Page images and extracted text:
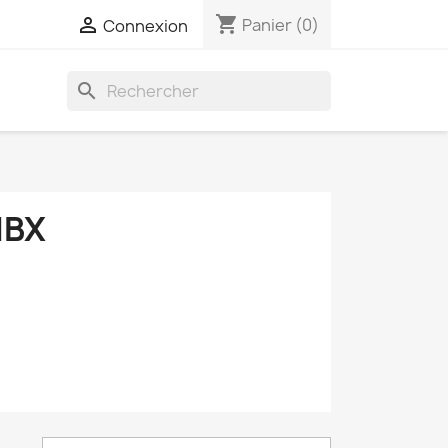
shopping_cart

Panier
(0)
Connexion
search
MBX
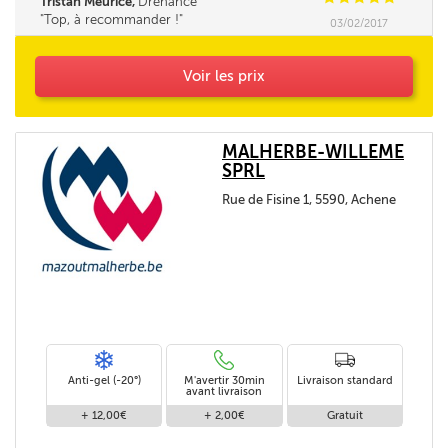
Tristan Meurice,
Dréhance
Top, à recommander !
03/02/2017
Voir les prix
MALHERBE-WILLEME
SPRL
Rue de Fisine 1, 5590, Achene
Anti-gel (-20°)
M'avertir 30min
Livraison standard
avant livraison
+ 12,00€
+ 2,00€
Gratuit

Description of the task:
The copy you produce must hold all the records above exactly and none of their pictures.

Result of this exercise:
shopping_cart

Panier
(0)
Connexion
search
MBX
Tristan Meurice,
Dréhance
Top, à recommander !
03/02/2017
Voir les prix
MALHERBE-WILLEME
SPRL
Rue de Fisine 1, 5590, Achene
Anti-gel (-20°)
M'avertir 30min
Livraison standard
avant livraison
+ 12,00€
+ 2,00€
Gratuit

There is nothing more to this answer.